My own results, emailed to me last week, were negative. I was relieved. And the email was honest about the test’s limitations.

‘No screening test is perfect,’ it said, ‘but this test’s sensitivity of 88 per cent means the chance of this being a false negative is low.’

It also recommended I repeat it every year. I’m not against the idea. But on balance, like many people I imagine, I’d sooner spend that sort of money on a family holiday.

DR DEAN EGGITT: If checks give patients peace of mind, then I’m all for them

By DR DEAN EGGITT

'A universal cancer blood test is a remarkable innovation, and if people want to pay, then I'm all for it,' says Dr Dean Eggitt (pictured)

‘A universal cancer blood test is a remarkable innovation, and if people want to pay, then I’m all for it,’ says Dr Dean Eggitt (pictured)

Doctors often debate about the ethics and usefulness of cancer screening, which picks up the disease before it causes any symptoms.

There are questions about over-diagnosis and over-treatment. There is also evidence that indicates at least some tiny tumours might disappear, so in some cases patients might unnecessarily be put through the trauma of surgery, chemo and radiotherapy.

And no doctor wants that. But I think most people would rather know if they had cancer. The reason we usually treat even the smallest cancers when we find them is because it’s impossible to predict which will turn nasty.

One of the main concerns in these conversations is the cost to the NHS of screening, which is fair. If a programme doesn’t mean a significant number of us live longer, healthier lives overall – and often results in expensive further tests, taking up valuable hospital time, to no avail – then it’s important to think of it in terms of financial value.

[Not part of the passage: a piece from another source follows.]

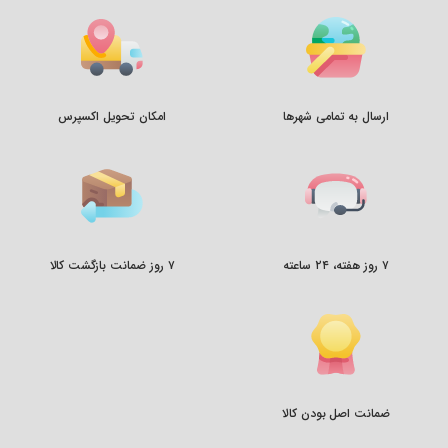
ارسال به تمامی شهرها
امکان تحویل اکسپرس
۷ روز هفته، ۲۴ ساعته
۷ روز ضمانت بازگشت کالا
ضمانت اصل بودن کالا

But if the NHS doesn’t have to pay for it, it becomes a simpler discussion. A universal cancer blood test is a remarkable innovation, and if people want to pay, then I’m all for it. Some suggest that private companies offering checks are cashing in on the ‘worried well’, but if people have a right to spend their hard-earned cash however they like, and if this gives them peace of mind, then it’ll no doubt feel worth it.

And the less testing that NHS GPs like me have to do, the more it’ll free us up to spend time with other patients.

It’s true that these tests don’t provide a definitive diagnosis. And I know there’s also the issue of the NHS having to pick up the tab – and send patients for expensive scans – if an early-warning blood check comes back positive.

But I would say that that’s my job, and I’m happy to help anyone who might be unwell and in need of medical aid.

I’m not here to judge, I’m here to help solve the problem, however it’s discovered.